▶ ACTION ITEM: Restate word for word the lines below, from the one containing "- профессиональные" through the final line, with no pictures included.

===== STORED DATA =====

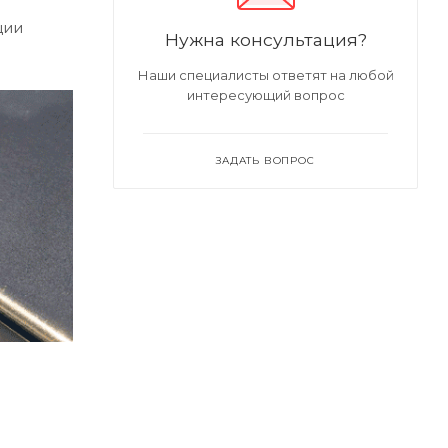
ции
Нужна консультация?
Наши специалисты ответят на любой
интересующий вопрос
ЗАДАТЬ ВОПРОС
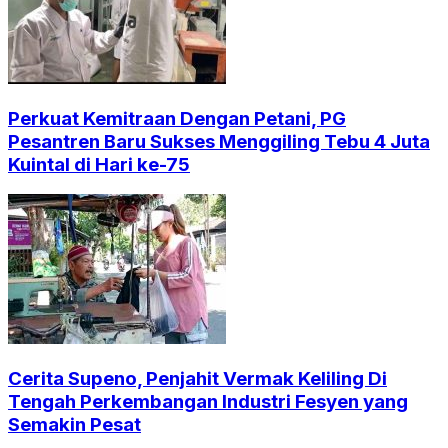
Perkuat Kemitraan Dengan Petani, PG
Pesantren Baru Sukses Menggiling Tebu 4 Juta
Kuintal di Hari ke-75
Cerita Supeno, Penjahit Vermak Keliling Di
Tengah Perkembangan Industri Fesyen yang
Semakin Pesat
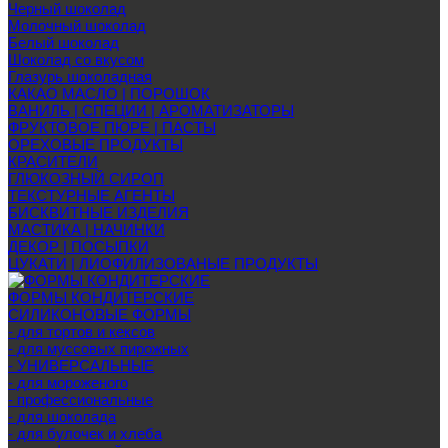
Черный шоколад
Молочный шоколад
Белый шоколад
Шоколад со вкусом
Глазурь шоколадная
КАКАО МАСЛО | ПОРОШОК
ВАНИЛЬ | СПЕЦИИ | АРОМАТИЗАТОРЫ
ФРУКТОВОЕ ПЮРЕ | ПАСТЫ
ОРЕХОВЫЕ ПРОДУКТЫ
КРАСИТЕЛИ
ГЛЮКОЗНЫЙ СИРОП
ТЕКСТУРНЫЕ АГЕНТЫ
БИСКВИТНЫЕ ИЗДЕЛИЯ
МАСТИКА | НАЧИНКИ
ДЕКОР | ПОСЫПКИ
ЦУКАТИ | ЛИОФИЛИЗОВАНЫЕ ПРОДУКТЫ
ФОРМЫ КОНДИТЕРСКИЕ
СИЛИКОНОВЫЕ ФОРМЫ
- для тортов и кексов
- для муссовых пирожных
- УНИВЕРСАЛЬНЫЕ
- для мороженого
- профессиональные
- для шоколада
- для булочек и хлеба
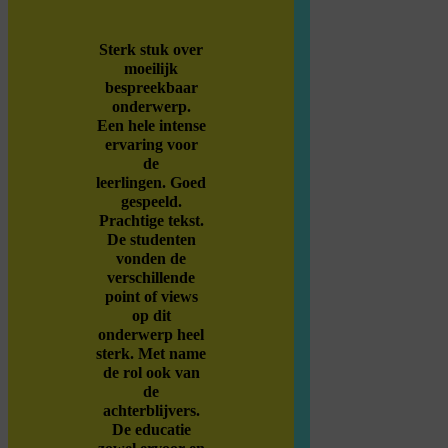
Sterk stuk over
moeilijk
bespreekbaar
onderwerp.
Een hele intense
ervaring voor
de
leerlingen. Goed
gespeeld.
Prachtige tekst.
De studenten
vonden de
verschillende
point of views
op dit
onderwerp heel
sterk. Met name
de rol ook van
de
achterblijvers.
De educatie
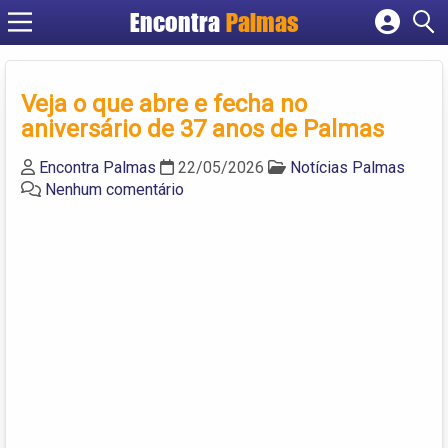
Encontra
Palmas
Cadastrar empresa
Fazer login
Veja o que abre e fecha no
Criar conta
aniversário de 37 anos de Palmas
Encontra Palmas
22/05/2026
Notícias Palmas
Nenhum comentário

=====

▶ TASK SOLUTION:
- профессиональные
- для шоколада
- для булочек и хлеба
Sterk stuk over
moeilijk
bespreekbaar
onderwerp.
Een hele intense
ervaring voor
de
leerlingen. Goed
gespeeld.
Prachtige tekst.
De studenten
vonden de
verschillende
point of views
op dit
onderwerp heel
sterk. Met name
de rol ook van
de
achterblijvers.
De educatie
Encontra
Palmas
Cadastrar empresa
Fazer login
Veja o que abre e fecha no
Criar conta
aniversário de 37 anos de Palmas
Encontra Palmas
22/05/2026
Notícias Palmas
Nenhum comentário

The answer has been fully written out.